Question Date: 2014-07-31
Answer 1:

Great question! The answer has to do with the force that keeps atomic nuclei together. You probably know that the nuclei of atoms are made up of protons and neutrons, which together we call nucleons. But protons are positively charged, so the electromagnetic force should make them fly apart - it turns out there's another force (called the strong nuclear force) which takes over when the protons are really close to each other and makes them attract instead of repel.

Now, this means that there is some energy associated with the protons and neutrons getting "stuck" together - this energy is called the nuclear binding energy (technically, the nuclear binding energy is the energy it would take to break a nucleus up into all of its separate protons and neutrons).
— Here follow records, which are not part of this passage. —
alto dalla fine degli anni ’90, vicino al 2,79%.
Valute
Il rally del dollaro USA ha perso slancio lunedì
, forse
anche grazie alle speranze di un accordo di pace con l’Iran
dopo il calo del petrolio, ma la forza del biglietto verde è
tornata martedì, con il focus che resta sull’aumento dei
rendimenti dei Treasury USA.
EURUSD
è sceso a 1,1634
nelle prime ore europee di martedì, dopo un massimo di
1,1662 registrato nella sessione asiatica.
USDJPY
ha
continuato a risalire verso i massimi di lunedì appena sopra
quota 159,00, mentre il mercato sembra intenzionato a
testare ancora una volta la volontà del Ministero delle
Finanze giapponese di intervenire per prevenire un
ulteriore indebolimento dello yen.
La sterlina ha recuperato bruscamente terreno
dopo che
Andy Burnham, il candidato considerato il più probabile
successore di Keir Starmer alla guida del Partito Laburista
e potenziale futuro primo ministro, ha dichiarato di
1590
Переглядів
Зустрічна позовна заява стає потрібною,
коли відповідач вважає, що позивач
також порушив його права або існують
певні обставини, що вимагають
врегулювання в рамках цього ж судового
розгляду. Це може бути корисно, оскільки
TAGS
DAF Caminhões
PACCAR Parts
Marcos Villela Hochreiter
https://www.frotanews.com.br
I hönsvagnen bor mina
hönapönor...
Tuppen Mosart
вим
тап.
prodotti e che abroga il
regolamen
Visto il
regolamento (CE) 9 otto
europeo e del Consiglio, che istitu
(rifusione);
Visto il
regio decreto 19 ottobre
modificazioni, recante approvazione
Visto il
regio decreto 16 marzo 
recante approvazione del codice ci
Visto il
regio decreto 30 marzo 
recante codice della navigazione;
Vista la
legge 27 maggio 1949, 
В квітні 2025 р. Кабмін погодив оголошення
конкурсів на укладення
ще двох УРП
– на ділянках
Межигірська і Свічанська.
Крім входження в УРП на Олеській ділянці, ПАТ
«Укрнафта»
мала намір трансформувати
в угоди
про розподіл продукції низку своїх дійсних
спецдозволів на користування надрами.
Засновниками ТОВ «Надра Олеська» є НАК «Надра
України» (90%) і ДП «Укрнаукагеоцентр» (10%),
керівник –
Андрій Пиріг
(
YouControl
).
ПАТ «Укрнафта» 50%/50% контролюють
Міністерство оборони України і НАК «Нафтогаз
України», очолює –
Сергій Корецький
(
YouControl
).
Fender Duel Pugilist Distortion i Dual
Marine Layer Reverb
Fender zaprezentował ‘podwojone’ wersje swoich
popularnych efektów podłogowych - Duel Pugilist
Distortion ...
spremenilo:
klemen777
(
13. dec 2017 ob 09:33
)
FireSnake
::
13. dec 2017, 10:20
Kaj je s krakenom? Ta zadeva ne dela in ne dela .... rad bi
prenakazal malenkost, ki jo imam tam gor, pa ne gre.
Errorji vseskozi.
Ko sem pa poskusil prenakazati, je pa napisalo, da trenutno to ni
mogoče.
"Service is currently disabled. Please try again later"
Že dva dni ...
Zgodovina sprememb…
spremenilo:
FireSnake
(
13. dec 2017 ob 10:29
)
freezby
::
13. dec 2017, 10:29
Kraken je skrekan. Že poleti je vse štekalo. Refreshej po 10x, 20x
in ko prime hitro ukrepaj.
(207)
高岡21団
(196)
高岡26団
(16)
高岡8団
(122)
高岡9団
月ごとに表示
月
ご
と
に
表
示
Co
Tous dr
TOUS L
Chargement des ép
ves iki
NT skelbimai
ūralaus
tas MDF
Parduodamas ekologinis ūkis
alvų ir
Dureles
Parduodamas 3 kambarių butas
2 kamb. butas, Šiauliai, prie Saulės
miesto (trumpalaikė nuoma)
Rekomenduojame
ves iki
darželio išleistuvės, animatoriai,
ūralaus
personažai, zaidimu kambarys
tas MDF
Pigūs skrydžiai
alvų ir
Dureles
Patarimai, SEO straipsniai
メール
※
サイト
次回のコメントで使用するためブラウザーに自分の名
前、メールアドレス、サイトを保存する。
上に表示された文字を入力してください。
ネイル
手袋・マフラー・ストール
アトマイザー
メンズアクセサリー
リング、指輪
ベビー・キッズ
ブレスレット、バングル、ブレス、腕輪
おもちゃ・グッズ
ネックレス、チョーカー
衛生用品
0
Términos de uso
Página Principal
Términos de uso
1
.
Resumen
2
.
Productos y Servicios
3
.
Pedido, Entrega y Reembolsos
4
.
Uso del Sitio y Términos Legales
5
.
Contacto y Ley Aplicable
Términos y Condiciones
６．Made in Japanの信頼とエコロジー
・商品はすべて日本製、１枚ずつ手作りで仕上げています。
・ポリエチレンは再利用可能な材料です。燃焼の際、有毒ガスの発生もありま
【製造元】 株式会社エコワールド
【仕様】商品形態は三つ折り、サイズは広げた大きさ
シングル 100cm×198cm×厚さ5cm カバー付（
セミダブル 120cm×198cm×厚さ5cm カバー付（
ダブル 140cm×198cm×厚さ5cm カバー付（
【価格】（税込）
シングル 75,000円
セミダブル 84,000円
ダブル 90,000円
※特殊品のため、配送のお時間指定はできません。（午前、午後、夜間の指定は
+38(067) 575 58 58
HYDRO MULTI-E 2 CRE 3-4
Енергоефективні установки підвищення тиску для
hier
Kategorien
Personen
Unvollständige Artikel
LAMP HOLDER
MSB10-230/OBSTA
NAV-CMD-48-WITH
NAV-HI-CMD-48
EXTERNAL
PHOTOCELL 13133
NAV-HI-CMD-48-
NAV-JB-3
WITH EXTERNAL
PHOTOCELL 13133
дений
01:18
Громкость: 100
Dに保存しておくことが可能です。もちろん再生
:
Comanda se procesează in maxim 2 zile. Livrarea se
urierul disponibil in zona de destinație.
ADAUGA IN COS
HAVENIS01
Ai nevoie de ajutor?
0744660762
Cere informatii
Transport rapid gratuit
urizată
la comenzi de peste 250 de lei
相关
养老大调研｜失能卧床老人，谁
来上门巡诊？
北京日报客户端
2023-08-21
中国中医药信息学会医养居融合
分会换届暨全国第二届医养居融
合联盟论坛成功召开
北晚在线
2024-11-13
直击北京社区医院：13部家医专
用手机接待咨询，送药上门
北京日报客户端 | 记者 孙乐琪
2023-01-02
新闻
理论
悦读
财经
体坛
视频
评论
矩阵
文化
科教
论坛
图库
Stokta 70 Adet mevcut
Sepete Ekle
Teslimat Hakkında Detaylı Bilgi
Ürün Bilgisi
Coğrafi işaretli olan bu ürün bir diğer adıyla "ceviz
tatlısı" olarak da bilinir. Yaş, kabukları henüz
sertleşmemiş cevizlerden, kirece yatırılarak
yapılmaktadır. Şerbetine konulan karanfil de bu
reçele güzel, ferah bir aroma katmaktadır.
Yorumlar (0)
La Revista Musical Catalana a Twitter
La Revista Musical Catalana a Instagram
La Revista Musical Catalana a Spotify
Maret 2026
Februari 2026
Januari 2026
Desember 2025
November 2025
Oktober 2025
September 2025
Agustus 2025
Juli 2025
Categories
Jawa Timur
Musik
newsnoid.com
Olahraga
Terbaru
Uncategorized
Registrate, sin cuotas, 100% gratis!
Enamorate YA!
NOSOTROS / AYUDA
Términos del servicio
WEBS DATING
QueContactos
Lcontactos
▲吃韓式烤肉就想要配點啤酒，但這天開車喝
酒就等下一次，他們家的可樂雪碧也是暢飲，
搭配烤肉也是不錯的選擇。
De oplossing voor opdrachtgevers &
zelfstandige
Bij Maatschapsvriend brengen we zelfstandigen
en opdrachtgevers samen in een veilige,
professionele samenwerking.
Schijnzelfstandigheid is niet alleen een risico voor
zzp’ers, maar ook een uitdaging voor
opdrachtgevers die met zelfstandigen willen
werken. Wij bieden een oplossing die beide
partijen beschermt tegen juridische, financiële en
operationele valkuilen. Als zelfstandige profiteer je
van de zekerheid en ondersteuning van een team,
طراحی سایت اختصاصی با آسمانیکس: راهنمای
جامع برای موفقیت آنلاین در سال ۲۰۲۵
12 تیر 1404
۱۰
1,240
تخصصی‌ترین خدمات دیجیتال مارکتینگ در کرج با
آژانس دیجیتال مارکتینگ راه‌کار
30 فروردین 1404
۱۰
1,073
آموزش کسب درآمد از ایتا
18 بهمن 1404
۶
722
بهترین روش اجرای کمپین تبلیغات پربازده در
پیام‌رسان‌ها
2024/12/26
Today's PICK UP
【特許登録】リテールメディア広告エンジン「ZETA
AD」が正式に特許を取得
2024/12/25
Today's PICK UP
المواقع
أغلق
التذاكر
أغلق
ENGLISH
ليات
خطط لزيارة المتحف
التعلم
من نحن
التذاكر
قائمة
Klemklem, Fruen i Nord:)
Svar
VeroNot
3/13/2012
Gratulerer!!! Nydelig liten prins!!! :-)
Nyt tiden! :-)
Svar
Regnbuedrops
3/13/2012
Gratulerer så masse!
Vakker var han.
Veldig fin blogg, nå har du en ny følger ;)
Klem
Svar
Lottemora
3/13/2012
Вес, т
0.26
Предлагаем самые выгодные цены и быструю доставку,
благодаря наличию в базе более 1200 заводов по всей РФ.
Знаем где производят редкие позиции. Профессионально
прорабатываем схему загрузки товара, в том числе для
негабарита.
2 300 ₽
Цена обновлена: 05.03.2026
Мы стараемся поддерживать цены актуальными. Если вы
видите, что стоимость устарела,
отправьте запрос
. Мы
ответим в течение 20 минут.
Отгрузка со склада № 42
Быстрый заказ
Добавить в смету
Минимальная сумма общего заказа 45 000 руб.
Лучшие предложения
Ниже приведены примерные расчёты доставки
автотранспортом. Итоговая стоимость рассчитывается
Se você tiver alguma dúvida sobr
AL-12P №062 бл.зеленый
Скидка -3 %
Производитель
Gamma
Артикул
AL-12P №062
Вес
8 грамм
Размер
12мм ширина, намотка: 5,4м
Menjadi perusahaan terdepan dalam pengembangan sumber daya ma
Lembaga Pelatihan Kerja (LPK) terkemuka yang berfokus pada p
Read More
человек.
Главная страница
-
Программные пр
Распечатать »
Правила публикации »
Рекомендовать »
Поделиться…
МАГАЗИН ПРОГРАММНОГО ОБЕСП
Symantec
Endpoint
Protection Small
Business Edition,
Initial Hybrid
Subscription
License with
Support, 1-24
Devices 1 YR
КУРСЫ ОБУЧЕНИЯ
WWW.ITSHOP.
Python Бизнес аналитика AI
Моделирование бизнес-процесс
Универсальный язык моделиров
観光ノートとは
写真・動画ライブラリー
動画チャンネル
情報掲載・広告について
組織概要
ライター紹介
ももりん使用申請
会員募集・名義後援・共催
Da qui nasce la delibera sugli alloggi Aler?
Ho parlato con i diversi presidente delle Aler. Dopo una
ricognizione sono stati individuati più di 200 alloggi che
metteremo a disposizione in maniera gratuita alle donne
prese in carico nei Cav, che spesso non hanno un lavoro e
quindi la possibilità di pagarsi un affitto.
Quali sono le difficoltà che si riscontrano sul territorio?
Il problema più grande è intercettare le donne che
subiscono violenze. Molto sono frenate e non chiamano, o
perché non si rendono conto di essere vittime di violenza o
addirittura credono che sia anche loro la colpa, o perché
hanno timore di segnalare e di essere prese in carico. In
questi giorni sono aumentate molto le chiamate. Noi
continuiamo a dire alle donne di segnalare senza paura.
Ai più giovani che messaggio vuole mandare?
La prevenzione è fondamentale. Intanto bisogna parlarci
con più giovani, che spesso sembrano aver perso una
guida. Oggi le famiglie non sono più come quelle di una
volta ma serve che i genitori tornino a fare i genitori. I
It turns out that the binding energy per nucleon varies depending on the size of the nucleus (and therefore the kind of element you're considering), and the element with the largest binding energy per nucleon is iron.

That means that if you have an element lighter than iron, you can get some of its nuclear binding energy out by fusing the element into something heavier. Likewise, if you have an element lighter than iron, you can get some binding energy out by splitting it (that is, having it undergo nuclear fission) into something lighter. But once you get to iron, you're done - you can't get any energy out of iron, either by performing nuclear fission or fusion!

Answer 2:

The most stable isotope is iron-56. Anything lighter than that will release energy as it is fused to make heavier elements. Anything heavier than that will release energy by being broken apart into smaller pieces. Turning iron-56 into anything else consumes energy, as you would expect. I don't know what it is about iron-56 that makes it more stable than any other isotope.